This facilitates exploration and reconciliation of issues such as the authors appearing under several names, for example Peter Jaeger and Peter Jäger in the results shown above.


One potential problem with the data is simply that there can be too much of it. We have seen one use of FP, fixed predicate, already in our queries. This is how we restricted the range of years in the results by specifying &FP-bib.year=2004-2010. We can filter on any term with a fixed value, such as year, using FP.

To restrict a calculated value, we have to use AP, for aggregated predicate. In our example the material citations count is a calculated value. Hence to filter on this field we will have to use AP not FP. Therefore if we repeat the query above, but show only authors who have provided five or less specimen citations, we would add &AP-matCit.specimenCount=-5 to the query.

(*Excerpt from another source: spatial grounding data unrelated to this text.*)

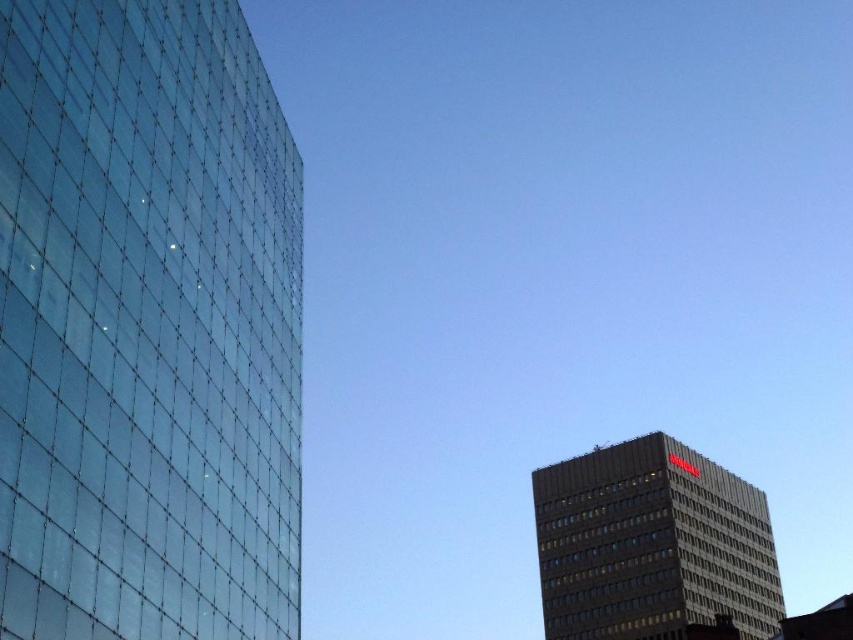 Question: Does transparent glass building at left have a lesser width compared to dark gray concrete building at lower right?

Choices:
 (A) no
 (B) yes

Answer: (B)

Question: Does transparent glass building at left have a lesser width compared to dark gray concrete building at lower right?

Choices:
 (A) yes
 (B) no

Answer: (A)

Question: Which point is farther to the camera?

Choices:
 (A) dark gray concrete building at lower right
 (B) transparent glass building at left

Answer: (A)

Question: From the image, what is the correct spatial relationship of transparent glass building at left in relation to dark gray concrete building at lower right?

Choices:
 (A) left
 (B) right

Answer: (A)

Question: Among these objects, which one is nearest to the camera?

http://plazi.cs.umb.edu/GgServer/srsStats/stats?outputFields=bib.author+bib.year+matCit.specimenCount&FP-bib.year=2004-2010&groupingFields=bib.author+bib.year&orderingFields=bib.author&AP-matCit.specimenCount=-5&format=json

<{"labels": {
"DocCount": "Number of Treatments",
"BibAuthor": "Document Author",
"BibYear": "Year of Publication",
"MatCitSpecimenCount": "Specimen Count (overall)"
},
"data": [
{
"DocCount": "2",
"BibAuthor": "Alec B. M. Moore",
"BibYear": "2007",
"MatCitSpecimenCount": "2"
},
{
"DocCount": "2",
"BibAuthor": "Anthony C. Gill",
"BibYear": "2006",
"MatCitSpecimenCount": "2"
},
{
"DocCount": "2",
"BibAuthor": "Benjamin C. Victor",
"BibYear": "2007",
"MatCitSpecimenCount": "2"
},
{
"DocCount": "4",
"BibAuthor": "Bernard Séret",
"BibYear": "2007",
"MatCitSpecimenCount": "4"
},
{
"DocCount": "2",
"BibAuthor": "Bezděčka, P.",
"BibYear": "2009",
"MatCitSpecimenCount": "2"
},
…

Perhaps it is more useful to restrict the query to authors who have contributed 20 or more specimen citations.

http://plazi.cs.umb.edu/GgServer/srsStats/stats?outputFields=bib.author+bib.year+matCit.specimenCount&FP-bib.year=2004-2010&groupingFields=bib.author+bib.year&orderingFields=bib.author&AP-matCit.specimenCount=20-&format=json

{"labels": {
"DocCount": "Number of Treatments",
"BibAuthor": "Document Author",
"BibYear": "Year of Publication",
"MatCitSpecimenCount": "Specimen Count (overall)"
},
"data": [
{
"DocCount": "23",
"BibAuthor": "Alexandre C. Ribeiro",
"BibYear": "2007",
"MatCitSpecimenCount": "23"
},
{
"DocCount": "754",
"BibAuthor": "Alexandre P. Marceniuk",
"BibYear": "2007",
"MatCitSpecimenCount": "754"
},
{
"DocCount": "24",
"BibAuthor": "Alexandre Scharcansky",
"BibYear": "2007",
"MatCitSpecimenCount": "24"
},
{
"DocCount": "313",
"BibAuthor": "Alfred W. Thomson",
"BibYear": "2006",
"MatCitSpecimenCount": "313"
},
{
"DocCount": "52",
"BibAuthor": "Anton Lamboj",
"BibYear": "2004",
"MatCitSpecimenCount": "52"
},
{
"DocCount": "26",
"BibAuthor": "Anton Lamboj",
"BibYear": "2005",
"MatCitSpecimenCount": "26"
},
{
"DocCount": "43",
"BibAuthor": "Barry Chernoff",
"BibYear": "2005",
"MatCitSpecimenCount": "43"
},
…

Having explored some of the possibilties on getting statistical data out of GoldenGATE, we will next consider how to view the data.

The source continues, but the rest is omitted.